スナックのアルバイト中、やばい男たちの来訪を受け、『仕事としてきちんと頑張らねば』と心を入れ替えた私であったが、時既にお寿司、ということでママから『早くやめさせたい女No.1』の扱いを受けていた。

ママは新人面接を繰り返しているらしい。

お客さんの前でにっこりと笑ってみたいが、やっぱりうまく笑えない。相手とうまいこと会話をしたいけれど、やっぱりシラフの状態で会話をすることは難しい。

頑張りたい気持ちと、なんとなくの気恥ずかしさと、やっぱり見つけられない会話の糸口に、私は段々気持ちが沈んでいった。

もう遅いのか?やっぱり、出鼻をくじかれたらおわりなのか?

そんな私に、その日、神様みたいなお客さんがついた。

■私を指名するおじいちゃん


そのおじいちゃんは、なんと私を三日間指名してくれた。

彼は連日やってきて、入るとすぐに、『栞ちゃんをつけて』といった。

しかし当然、わたしはおじいちゃんともまともに話せない。

それでも、指名してくれる。

わたしが話の途中で沈黙すると、おじいちゃんは、『栞はここにいたらいけないよ、早くやめなさい』といって、梅酒(とおじいちゃんは思ってるが、本当はノンアルコール)を私に飲ませてくれた。


そして、私が黙ったり、質問に『わかんない』というと、

『だめだなぁ、俺じゃなきゃ、栞はだめなんだよなぁ』といった。


ろくにしゃべれないし、あたまでっかちで愛想もないし、そんな女、俺が指名してあげないと、ほかの人はつまんないよ。

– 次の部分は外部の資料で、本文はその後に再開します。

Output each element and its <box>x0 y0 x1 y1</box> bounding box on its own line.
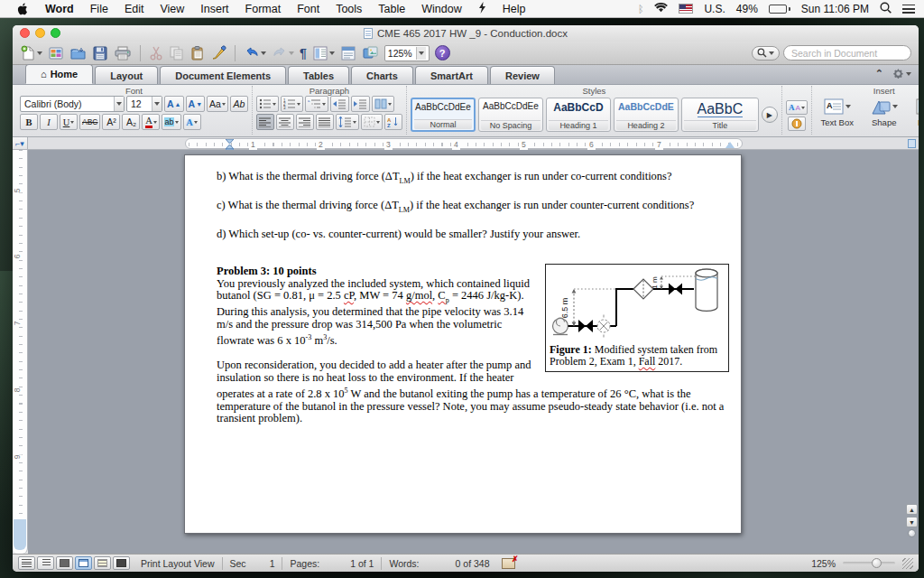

と、おじいちゃんは私を何時間もとなりに座らせて言う。


『ここにいる限りは、俺が栞を指名してやる。でも、栞はこの世界ではいきてはいけないよ。もっとしっかりした会社生活をしなさい。兼業もだめだ。アルバイトだって、こういうところは合ってない』

『でも、ここにいる女の子たちはコミュニケーション能力がすごいし、少しだけ頑張りたい気持ちもある』

『ここにいる女の子たちはみんな立派だよ。でも、仕事は能力の切り売りだからな。ここで可愛げと根性を売ってる女の子と戦っても、栞は勝てないし、あの子達みたいにはやれない。会社でしっかり働いたり、別の仕事を見つけるほうが、栞には向いているよ』

わたしはおじいちゃんの言葉に、そうかもなぁと思った。

■偏見と学び


『栞、喋れないならカラオケを歌っていいよ。歌うと女の子にお金がはいるから』

おじいちゃんの言葉に、ポチポチとデンモクを操作した。

ーーー私は、やっぱりどこかで水商売を軽く見ていたんだと思う。

こうして働いてみてその大変さと、自分にはないここで働く女の子たちの才能をみた。

でもきっと、私にだって才能があって、個性があって、そして、輝ける場所がある。

すべての場所で、そこで輝ける人がいて、だからこそすべての仕事が成り立つのだ。


それがしれてよかった。

働いた甲斐がある。

わたしはこの世界に向いていないけど、絶対になにかの、特別な才能がある。

前奏が流れると、お客さんたちはちらりと私をみた。


流れたのはサザンオールスターズ『栞のテーマ』。


父親の車でよく聞いた思い出の歌だ。これなら、おじいちゃんでも知ってるかなぁと思った。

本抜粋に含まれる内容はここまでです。